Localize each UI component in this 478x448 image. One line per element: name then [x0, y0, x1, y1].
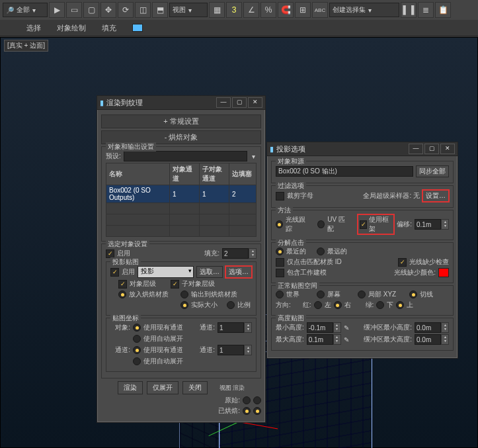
orig-radio[interactable]: [243, 396, 251, 404]
ribbon-subbar: 选择 对象绘制 填充: [0, 20, 478, 36]
select-rect-icon[interactable]: ▭: [66, 2, 82, 18]
maximize-icon[interactable]: ▢: [232, 97, 247, 108]
baked-radio[interactable]: [243, 407, 251, 415]
obj-output-group: 对象和输出设置 预设: ▾ 名称 对象通道 子对象通道 边填塞 Box002 (…: [101, 146, 261, 242]
po-title: 投影选项: [276, 144, 305, 154]
align-icon[interactable]: ≣: [418, 2, 434, 18]
real-size-radio[interactable]: [180, 301, 188, 309]
sync-all-button[interactable]: 同步全部: [416, 165, 449, 177]
close-icon[interactable]: ✕: [248, 97, 262, 108]
angle-snap-icon[interactable]: ∠: [243, 2, 259, 18]
main-toolbar: 🔎全部▾ ▶ ▭ ▢ ✥ ⟳ ◫ ⬒ 视图▾ ▦ 3 ∠ % 🧲 ⊞ ABC 创…: [0, 0, 478, 21]
projection-combo[interactable]: 投影: [138, 266, 194, 278]
rotate-icon[interactable]: ⟳: [118, 2, 134, 18]
obj-use-existing-radio[interactable]: [133, 324, 141, 332]
options-button[interactable]: 选项…: [225, 266, 252, 278]
eyedropper-icon[interactable]: ✎: [344, 336, 349, 343]
sub-level-check[interactable]: ✓: [171, 280, 179, 289]
rollup-general[interactable]: + 常规设置: [101, 114, 261, 128]
out-mat-radio[interactable]: [180, 291, 188, 298]
mirror-icon[interactable]: ▌▐: [401, 2, 417, 18]
buf-max-spinner[interactable]: ▴▾: [415, 334, 449, 345]
max-height-spinner[interactable]: ▴▾: [307, 334, 341, 345]
render-button[interactable]: 渲染: [118, 381, 143, 394]
obj-level-check[interactable]: ✓: [118, 280, 127, 289]
filter-dropdown[interactable]: 🔎全部▾: [3, 3, 48, 17]
viewport-label: [真实 + 边面]: [4, 40, 48, 52]
app-icon: ▮: [270, 145, 274, 154]
proj-enable-check[interactable]: ✓: [110, 268, 119, 277]
height-group: 高度贴图 最小高度: ▴▾ ✎ 缓冲区最小高度: ▴▾ 最大高度: ▴▾ ✎ 缓…: [271, 318, 454, 351]
eyedropper-icon[interactable]: ✎: [344, 324, 349, 332]
ribbon-object-paint[interactable]: 对象绘制: [57, 23, 86, 33]
pivot-icon[interactable]: ▦: [209, 2, 225, 18]
ray-miss-check[interactable]: ✓: [398, 258, 407, 267]
source-group: 对象和源 Box002 (0 SO 输出) 同步全部: [271, 161, 454, 183]
method-group: 方法 光线跟踪 UV 匹配 ✓使用框架 偏移: ▴▾: [271, 210, 454, 240]
enable-check[interactable]: ✓: [106, 249, 114, 258]
ribbon-select[interactable]: 选择: [26, 23, 41, 33]
put-mat-radio[interactable]: [118, 291, 126, 298]
select-lasso-icon[interactable]: ▢: [83, 2, 99, 18]
sub-channel-spinner[interactable]: ▴▾: [218, 345, 252, 355]
table-row[interactable]: Box002 (0 SO Outputs)112: [106, 185, 257, 203]
normal-space-group: 正常贴图空间 世界 屏幕 局部 XYZ 切线 方向: 红: 左 右 绿: 下 上: [271, 285, 454, 316]
sub-use-existing-radio[interactable]: [133, 346, 141, 354]
layers-icon[interactable]: 📋: [435, 2, 451, 18]
minimize-icon[interactable]: —: [216, 97, 231, 108]
minimize-icon[interactable]: —: [409, 144, 423, 154]
abc-icon[interactable]: ABC: [312, 2, 328, 18]
maximize-icon[interactable]: ▢: [424, 144, 439, 154]
obj-use-auto-radio[interactable]: [133, 335, 141, 343]
projection-options-dialog: ▮ 投影选项 — ▢ ✕ 对象和源 Box002 (0 SO 输出) 同步全部 …: [266, 142, 458, 359]
app-icon: ▮: [100, 99, 104, 107]
farthest-radio[interactable]: [317, 247, 325, 255]
nearest-radio[interactable]: [276, 247, 284, 255]
ribbon-swatch[interactable]: [132, 24, 143, 32]
po-titlebar[interactable]: ▮ 投影选项 — ▢ ✕: [267, 142, 458, 156]
offset-spinner[interactable]: ▴▾: [415, 219, 449, 230]
crop-alpha-check[interactable]: [276, 192, 284, 201]
move-icon[interactable]: ✥: [100, 2, 116, 18]
editor-icon[interactable]: ⊞: [295, 2, 311, 18]
unwrap-only-button[interactable]: 仅展开: [147, 381, 179, 394]
selected-object-group: 选定对象设置 ✓ 启用 填充: ▴▾ 投影贴图 ✓ 启用 投影 选取… 选项… …: [101, 244, 261, 379]
rtt-titlebar[interactable]: ▮ 渲染到纹理 — ▢ ✕: [97, 96, 265, 110]
map-coords-group: 贴图坐标 对象: 使用现有通道 通道: ▴▾ 使用自动展开 通道: 使用现有通道…: [106, 318, 257, 372]
rtt-title: 渲染到纹理: [106, 98, 143, 108]
spinner-snap-icon[interactable]: 🧲: [278, 2, 294, 18]
selection-set-dropdown[interactable]: 创建选择集▾: [329, 3, 399, 17]
place-icon[interactable]: ⬒: [152, 2, 168, 18]
source-entry[interactable]: Box002 (0 SO 输出): [276, 166, 413, 177]
percent-snap-icon[interactable]: %: [260, 2, 276, 18]
coord-dropdown[interactable]: 视图▾: [169, 3, 208, 17]
close-icon[interactable]: ✕: [440, 144, 455, 154]
scale-icon[interactable]: ◫: [135, 2, 151, 18]
pick-button[interactable]: 选取…: [196, 266, 223, 278]
obj-channel-spinner[interactable]: ▴▾: [218, 322, 252, 333]
filter-group: 过滤选项 裁剪字母 全局超级采样器: 无 设置…: [271, 185, 454, 208]
buf-min-spinner[interactable]: ▴▾: [415, 322, 449, 333]
only-matid-check[interactable]: [276, 258, 284, 267]
min-height-spinner[interactable]: ▴▾: [307, 322, 341, 333]
projection-group: 投影贴图 ✓ 启用 投影 选取… 选项… ✓对象层级 ✓子对象层级 放入烘焙材质…: [106, 261, 257, 316]
preset-combo[interactable]: [124, 151, 247, 161]
hit-group: 分解点击 最近的 最远的 仅点击匹配材质 ID ✓光线缺少检查 包含工作建模 光…: [271, 242, 454, 283]
ratio-radio[interactable]: [227, 301, 235, 309]
setup-button[interactable]: 设置…: [422, 190, 449, 202]
raytrace-radio[interactable]: [276, 220, 283, 228]
padding-spinner[interactable]: ▴▾: [222, 248, 257, 259]
select-icon[interactable]: ▶: [49, 2, 65, 18]
use-cage-check[interactable]: ✓: [360, 220, 368, 229]
snap-icon[interactable]: 3: [226, 2, 242, 18]
miss-color-swatch[interactable]: [438, 268, 449, 277]
preset-label: 预设:: [106, 152, 121, 161]
include-working-check[interactable]: [276, 269, 284, 277]
ribbon-populate[interactable]: 填充: [102, 23, 116, 33]
close-button[interactable]: 关闭: [182, 381, 208, 394]
sub-use-auto-radio[interactable]: [133, 357, 141, 365]
rtt-dialog: ▮ 渲染到纹理 — ▢ ✕ + 常规设置 - 烘焙对象 对象和输出设置 预设: …: [97, 95, 266, 423]
objects-table[interactable]: 名称 对象通道 子对象通道 边填塞 Box002 (0 SO Outputs)1…: [106, 163, 257, 237]
uv-match-radio[interactable]: [317, 220, 325, 228]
━━━━
▸ **Exercise aim**: Each line of the material that contains the string "level" has to be copied out.

▸ **Answer to the problem**:
sub-level-check[interactable]: ✓: [171, 280, 179, 289]
obj-level-check[interactable]: ✓: [118, 280, 127, 289]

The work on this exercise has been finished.